Jan 22 2008
A cloud atlas is a book that catalogs different types of clouds, with photographs or drawings. Typically they are of a particular geographical area. They are old fashioned books in this day of ubiquitous satellite imagery, with their folio sizing and large, heavy photographic plates; and they are rather magical: how can you build an atlas of something as transitory and ephemeral as clouds? The whole premise is that something so unique as the patterns in the sky at any given moment, something we accept as ever-changing, even more than snowflakes or water patterns, can actually be typecast and fixed — this cloud that you see, this elephant or profile in your mind’s eye, unique to a moment (so you thought) is but one instance of a whole, a point on the map: this is the way things happen.
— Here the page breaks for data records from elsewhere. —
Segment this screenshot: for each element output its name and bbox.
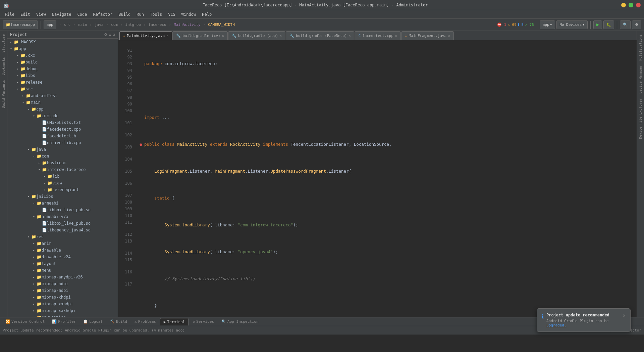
debug-button[interactable]: 🐛 (603, 20, 614, 29)
devices-selector[interactable]: No Devices ▾ (556, 20, 588, 29)
tree-jnilibs[interactable]: ▾ 📁 jniLibs (7, 193, 118, 200)
run-button[interactable]: ▶ (593, 20, 602, 29)
editor-content[interactable]: 91 92 93 94 95 96 97 98 99 100 101 102 1… (118, 40, 637, 317)
bottom-tab-vcs[interactable]: 🔀 Version Control (2, 318, 48, 325)
tree-app[interactable]: ▾ 📁 app (7, 45, 118, 52)
tab-mainactivity-close[interactable]: × (166, 34, 168, 38)
tree-hbstream[interactable]: ▸ 📁 hbstream (7, 160, 118, 166)
tree-libbox-v7a[interactable]: ▸ 📄 libbox_live_pub.so (7, 220, 118, 227)
tab-build-app[interactable]: 🔧 build.gradle (app) × (228, 31, 285, 40)
bottom-tab-logcat[interactable]: 📋 Logcat (80, 318, 106, 325)
tree-com[interactable]: ▾ 📁 com (7, 153, 118, 160)
tree-include[interactable]: ▾ 📁 include (7, 113, 118, 119)
tree-debug[interactable]: ▸ 📁 debug (7, 65, 118, 72)
tree-native-lib[interactable]: ▸ 📄 native-lib.cpp (7, 139, 118, 146)
menu-code[interactable]: Code (75, 11, 90, 17)
bottom-tab-profiler[interactable]: 📊 Profiler (49, 318, 79, 325)
build-label: Build (116, 319, 127, 324)
tree-mipmap-hdpi[interactable]: ▸ 📁 mipmap-hdpi (7, 280, 118, 287)
menu-view[interactable]: View (34, 11, 49, 17)
build-variants-panel-btn[interactable]: Build Variants (1, 78, 6, 110)
tree-menu[interactable]: ▸ 📁 menu (7, 267, 118, 274)
minimize-button[interactable]: ─ (621, 3, 626, 7)
tree-drawable[interactable]: ▸ 📁 drawable (7, 247, 118, 254)
tab-facedetect-cpp-close[interactable]: × (395, 34, 397, 38)
tab-mainfragment-close[interactable]: × (448, 34, 450, 38)
module-selector[interactable]: app (44, 20, 56, 29)
menu-file[interactable]: File (2, 11, 17, 17)
tree-androidtest[interactable]: ▸ 📁 androidTest (7, 92, 118, 99)
tree-mipmap-xxhdpi[interactable]: ▸ 📁 mipmap-xxhdpi (7, 301, 118, 307)
structure-panel-btn[interactable]: Structure (1, 32, 6, 54)
bookmarks-panel-btn[interactable]: Bookmarks (1, 55, 6, 77)
tree-lib[interactable]: ▸ 📁 lib (7, 173, 118, 180)
tab-build-facereco[interactable]: 🔧 build.gradle (FaceReco) × (286, 31, 354, 40)
menu-run[interactable]: Run (134, 11, 147, 17)
tree-intgrow-facereco[interactable]: ▾ 📁 intgrow.facereco (7, 166, 118, 173)
tree-navigation[interactable]: ▸ 📁 navigation (7, 314, 118, 317)
tree-libbox-armeabi[interactable]: ▸ 📄 libbox_live_pub.so (7, 207, 118, 213)
menu-tools[interactable]: Tools (147, 11, 165, 17)
tree-build[interactable]: ▸ 📁 build (7, 59, 118, 65)
tree-mipmap-mdpi[interactable]: ▸ 📁 mipmap-mdpi (7, 287, 118, 294)
tree-res[interactable]: ▾ 📁 res (7, 233, 118, 240)
device-manager-panel-btn[interactable]: Device Manager (638, 63, 643, 95)
bottom-tab-build[interactable]: 🔨 Build (107, 318, 130, 325)
menu-build[interactable]: Build (116, 11, 133, 17)
sync-icon[interactable]: ⟳ (104, 32, 108, 37)
tab-build-app-close[interactable]: × (280, 34, 282, 38)
tree-drawable-v24[interactable]: ▸ 📁 drawable-v24 (7, 254, 118, 260)
tree-cxx[interactable]: ▸ 📁 .cxx (7, 52, 118, 59)
device-file-explorer-panel-btn[interactable]: Device File Explorer (638, 96, 643, 141)
tree-armeabi[interactable]: ▾ 📁 armeabi (7, 200, 118, 207)
folder-app-icon: 📁 (13, 46, 19, 51)
tree-serenegiant[interactable]: ▸ 📁 serenegiant (7, 186, 118, 193)
tab-build-cv-close[interactable]: × (222, 34, 224, 38)
bottom-tab-services[interactable]: ⚙ Services (189, 318, 217, 325)
tree-facedetect-cpp[interactable]: ▸ 📄 facedetect.cpp (7, 126, 118, 133)
bottom-tab-problems[interactable]: ⚠ Problems (131, 318, 159, 325)
menu-navigate[interactable]: Navigate (49, 11, 74, 17)
maximize-button[interactable]: □ (629, 3, 633, 7)
tree-macosx[interactable]: ▸ 📁 .MACOSX (7, 39, 118, 45)
tree-facedetect-h[interactable]: ▸ 📄 facedetect.h (7, 133, 118, 139)
tree-anim[interactable]: ▸ 📁 anim (7, 240, 118, 247)
tree-cpp[interactable]: ▾ 📁 cpp (7, 106, 118, 113)
project-selector[interactable]: 📁 facerecoapp (3, 20, 38, 29)
settings-button[interactable]: ⚙ (632, 20, 641, 29)
tab-mainfragment[interactable]: ☕ MainFragment.java × (401, 31, 454, 40)
tab-facedetect-cpp[interactable]: C facedetect.cpp × (355, 31, 400, 40)
tree-layout[interactable]: ▸ 📁 layout (7, 260, 118, 267)
menu-window[interactable]: Window (179, 11, 199, 17)
collapse-icon[interactable]: ≡ (109, 32, 111, 37)
tree-armeabi-v7a[interactable]: ▾ 📁 armeabi-v7a (7, 213, 118, 220)
tree-src[interactable]: ▾ 📁 src (7, 86, 118, 92)
menu-help[interactable]: Help (199, 11, 214, 17)
tab-build-facereco-close[interactable]: × (348, 34, 351, 38)
tab-mainactivity[interactable]: ☕ MainActivity.java × (119, 31, 172, 40)
tree-view[interactable]: ▸ 📁 view (7, 180, 118, 186)
tree-java[interactable]: ▾ 📁 java (7, 146, 118, 153)
menu-edit[interactable]: Edit (18, 11, 33, 17)
menu-refactor[interactable]: Refactor (90, 11, 115, 17)
tree-libopencv-v7a[interactable]: ▸ 📄 libopencv_java4.so (7, 227, 118, 233)
notification-close-button[interactable]: × (623, 313, 626, 318)
menu-vcs[interactable]: VCS (165, 11, 178, 17)
tab-build-cv[interactable]: 🔧 build.gradle (cv) × (172, 31, 228, 40)
close-button[interactable]: × (636, 3, 641, 7)
tree-libs[interactable]: ▸ 📁 libs (7, 72, 118, 79)
notifications-panel-btn[interactable]: Notifications (638, 32, 643, 62)
code-area[interactable]: package com.intgrow.facereco; import ...… (135, 40, 637, 317)
tree-cmakelists[interactable]: ▸ 📄 CMakeLists.txt (7, 119, 118, 126)
gear-icon[interactable]: ⚙ (113, 32, 115, 37)
bottom-tab-app-inspection[interactable]: 🔍 App Inspection (218, 318, 262, 325)
tree-mipmap-xxxhdpi[interactable]: ▸ 📁 mipmap-xxxhdpi (7, 307, 118, 314)
search-everywhere-button[interactable]: 🔍 (620, 20, 631, 29)
tree-mipmap-anydpi[interactable]: ▸ 📁 mipmap-anydpi-v26 (7, 274, 118, 280)
build-selector[interactable]: app ▾ (540, 20, 555, 29)
bottom-tab-terminal[interactable]: ▶ Terminal (160, 318, 189, 325)
tree-release[interactable]: ▸ 📁 release (7, 79, 118, 86)
notification-link[interactable]: upgraded. (546, 323, 567, 327)
tree-main[interactable]: ▾ 📁 main (7, 99, 118, 106)
tree-mipmap-xhdpi[interactable]: ▸ 📁 mipmap-xhdpi (7, 294, 118, 301)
David Mitchell’s book Cloud Atlas takes up this theme, but for people. The novel contains six stories, five of them split into two parts, centering around a central story set in the far future. The stories, about six people who may be connected, move forward in time: we start with Dr. Ewing’s journey through the South Pacific in the 1800s; move to a disaffected composer in the 1930s in Europe; jump to the 1970s and a journalist and activist in California; then a grim and grisly humorous elegy on age in modern Britain; lastly an odd, dark, science-fiction future in Korea. Centering the whole is a story without a future or a past, a young man in Hawai’i at the end of days. Genders switch, as do tones; after the center tale the stories finish, spiraling back into the past.
The layout is a conceit that works — that in fact makes the book arresting, worth reading. The cutoff after the first story is masterly. But the stories are on their own compelling, the characters vivid, stories that will linger in my mind’s eye for a long time. Mitchell falls down the most when he draws the comparisons too strongly, tries to make his ideas about reincarnation too obvious; but these are only a few slips, and don’t detract from a hugely enjoyable and thought-provoking construction of a work.